All agencies must report incidents involving PII to the United States Computer Emergency Readiness Team regardless of whether a threat may be potential or confirmed. Reporting must take place with one hour of its detection for Category 1 incidents. Examples of Category 1 incidents include:

An individual gaining physical or logical access to a Federal agency’s network, information system, applications, or data without authorization
Any confirmed or potential breach of personally identifiable information regardless of how the breach occurred

Develop and Publish a Routine Use

Routine use includes all uses of data which are in line with the purposes for which data was originally collected. Effectively taking countermeasures to reduce the threat to information due to a security breach may require Federal agencies to share PII with other agencies and law enforcement officials with whom no data sharing agreement exists. To respond adequately, agencies should establish routine use policies to allow the disclosure of information without the prior consent of the individual in situations involving data breach investigations.

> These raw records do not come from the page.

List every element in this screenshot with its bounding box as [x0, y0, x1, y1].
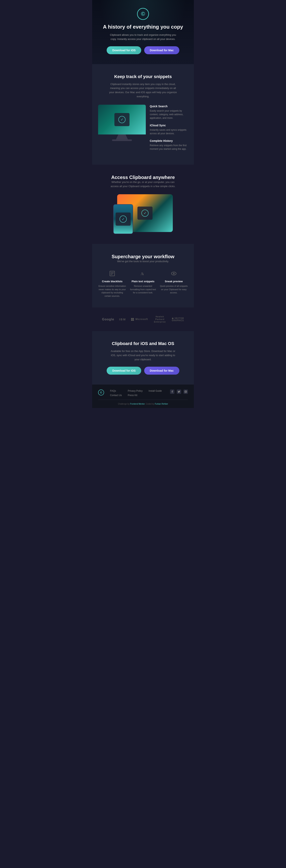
- logo-letter: ©: [141, 11, 145, 17]
- brand-vector: ◉ VECTORGRAPHICS: [172, 317, 184, 321]
- svg-point-14: [185, 391, 186, 392]
- brand-microsoft: Microsoft: [131, 318, 148, 321]
- cta-section: Clipboard for iOS and Mac OS Available f…: [92, 331, 194, 384]
- brand-hp: Hewlett Packard Enterprise: [153, 315, 167, 323]
- phone-overlay: ✓: [116, 213, 131, 226]
- monitor-screen: ✓: [98, 105, 146, 134]
- svg-rect-11: [131, 319, 132, 321]
- footer-link-install[interactable]: Install Guide: [149, 390, 162, 392]
- monitor-base: [112, 140, 132, 141]
- check-icon: ✓: [118, 116, 126, 123]
- download-mac-button[interactable]: Download for Mac: [144, 46, 179, 54]
- brand-ibm: IBM: [119, 318, 126, 321]
- tablet-overlay: ✓: [137, 207, 153, 220]
- monitor-frame: ✓: [98, 105, 146, 134]
- footer-social: [170, 390, 188, 394]
- svg-rect-9: [131, 318, 132, 319]
- phone-screen: ✓: [114, 205, 133, 234]
- hero-section: © A history of everything you copy Clipb…: [92, 0, 194, 64]
- footer-link-contact[interactable]: Contact Us: [110, 394, 122, 397]
- svg-text:i: i: [143, 273, 144, 276]
- feature-complete-history: Complete History Retrieve any snippets f…: [150, 139, 188, 151]
- plaintext-icon: A i: [129, 270, 157, 277]
- phone-frame: ✓: [113, 204, 133, 234]
- cta-subtitle: Available for free on the App Store. Dow…: [109, 349, 177, 362]
- feature-title-3: Complete History: [150, 139, 188, 143]
- feature-icloud-sync: iCloud Sync Instantly saves and syncs sn…: [150, 124, 188, 135]
- footer-link-press[interactable]: Press Kit: [128, 394, 142, 397]
- workflow-card-blacklist: Create blacklists Ensure sensitive infor…: [98, 270, 126, 298]
- cta-btn-group: Download for iOS Download for Mac: [98, 367, 188, 375]
- monitor-illustration: ✓: [98, 105, 146, 141]
- footer-link-faqs[interactable]: FAQs: [110, 390, 122, 392]
- svg-point-8: [173, 273, 174, 274]
- cta-download-mac-button[interactable]: Download for Mac: [144, 367, 179, 375]
- workflow-desc-2: Remove unwanted formatting from copied t…: [129, 284, 157, 294]
- footer-top: © FAQs Contact Us Privacy Policy Press K…: [98, 390, 188, 397]
- svg-rect-0: [110, 271, 115, 276]
- snippets-title: Keep track of your snippets: [98, 74, 188, 79]
- workflow-title: Supercharge your workflow: [98, 254, 188, 259]
- footer-credit: Challenge by Frontend Mentor. Coded by F…: [98, 403, 188, 405]
- access-title: Access Clipboard anywhere: [98, 175, 188, 180]
- workflow-grid: Create blacklists Ensure sensitive infor…: [98, 270, 188, 298]
- workflow-desc-1: Ensure sensitive information never makes…: [98, 284, 126, 298]
- svg-rect-10: [132, 318, 134, 319]
- download-ios-button[interactable]: Download for iOS: [107, 46, 141, 54]
- footer: © FAQs Contact Us Privacy Policy Press K…: [92, 384, 194, 408]
- workflow-section: Supercharge your workflow We've got the …: [92, 244, 194, 308]
- footer-logo: ©: [98, 390, 104, 396]
- snippets-subtitle: Clipboard instantly stores any item you …: [107, 82, 179, 99]
- twitter-icon[interactable]: [177, 390, 181, 394]
- feature-quick-search: Quick Search Easily search your snippets…: [150, 105, 188, 120]
- feature-title-1: Quick Search: [150, 105, 188, 108]
- footer-bottom: Challenge by Frontend Mentor. Coded by F…: [98, 400, 188, 405]
- access-section: Access Clipboard anywhere Whether you're…: [92, 165, 194, 244]
- phone-check-icon: ✓: [120, 216, 127, 223]
- hero-subtitle: Clipboard allows you to track and organi…: [109, 33, 177, 41]
- workflow-subtitle: We've got the tools to boost your produc…: [107, 259, 179, 264]
- footer-col-2: Privacy Policy Press Kit: [128, 390, 142, 397]
- footer-logo-circle: ©: [98, 390, 104, 396]
- feature-desc-2: Instantly saves and syncs snippets acros…: [150, 128, 188, 135]
- cta-download-ios-button[interactable]: Download for iOS: [107, 367, 141, 375]
- cta-title: Clipboard for iOS and Mac OS: [98, 341, 188, 346]
- brands-section: Google IBM Microsoft Hewlett Packard Ent…: [92, 308, 194, 331]
- feature-desc-1: Easily search your snippets by content, …: [150, 109, 188, 120]
- footer-logo-letter: ©: [100, 391, 102, 394]
- feature-title-2: iCloud Sync: [150, 124, 188, 127]
- monitor-area: ✓ Quick Search Easily search your snippe…: [98, 105, 188, 155]
- facebook-icon[interactable]: [170, 390, 174, 394]
- hero-btn-group: Download for iOS Download for Mac: [96, 46, 190, 54]
- monitor-overlay: ✓: [115, 113, 129, 126]
- workflow-card-plaintext: A i Plain text snippets Remove unwanted …: [129, 270, 157, 298]
- access-subtitle: Whether you're on the go, or at your com…: [107, 180, 179, 188]
- features-list: Quick Search Easily search your snippets…: [150, 105, 188, 155]
- hero-title: A history of everything you copy: [96, 24, 190, 30]
- logo: ©: [137, 8, 149, 20]
- device-container: ✓ ✓: [113, 194, 173, 234]
- workflow-title-3: Sneak preview: [160, 280, 188, 283]
- footer-col-3: Install Guide: [149, 390, 162, 397]
- monitor-stand: [116, 134, 128, 140]
- feature-desc-3: Retrieve any snippets from the first mom…: [150, 144, 188, 151]
- workflow-title-1: Create blacklists: [98, 280, 126, 283]
- snippets-section: Keep track of your snippets Clipboard in…: [92, 64, 194, 165]
- footer-links: FAQs Contact Us Privacy Policy Press Kit…: [110, 390, 164, 397]
- sneak-preview-icon: [160, 270, 188, 277]
- tablet-check-icon: ✓: [141, 210, 149, 217]
- footer-col-1: FAQs Contact Us: [110, 390, 122, 397]
- blacklist-icon: [98, 270, 126, 277]
- brand-google: Google: [102, 318, 114, 321]
- frontend-mentor-link[interactable]: Frontend Mentor: [130, 403, 145, 405]
- coder-link[interactable]: Furkan Rehber: [155, 403, 168, 405]
- svg-point-7: [171, 272, 176, 275]
- svg-point-15: [186, 391, 187, 391]
- workflow-title-2: Plain text snippets: [129, 280, 157, 283]
- footer-link-privacy[interactable]: Privacy Policy: [128, 390, 142, 392]
- svg-rect-12: [132, 319, 134, 321]
- instagram-icon[interactable]: [184, 390, 188, 394]
- workflow-card-sneak: Sneak preview Quick preview of all snipp…: [160, 270, 188, 298]
- workflow-desc-3: Quick preview of all snippets on your Cl…: [160, 284, 188, 294]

External Breach Notification

Attachment 3 of M-07-16 addresses how and when data breaches should be reported to affected individuals and/or the public. All agencies must develop data breach notification policies to guide officials and deciding when notification is necessary and how it should be undertaken.

Whether Breach Notification is Required

Agencies should assess the level of risk and the likelihood of the breach causing harm using the following five factors:

Type of information compromised
Number of affected individuals
Accessibility and usability of the information
Likelihood of harm occurring
Ability of the agency to mitigate harm

Timelines of the Notification

If notification is to be undertaken, it should be carried out promptly upon discovery. Notification may be delayed, as authorized but a senior official, if notification may seriously affect law enforcement proceedings.

Source of the Notification

Notification to affected individuals should come from the head of the agency where the breach occurred. Notification for breaches affecting less than fifty people may also come from the Chief Information or Privacy Officer.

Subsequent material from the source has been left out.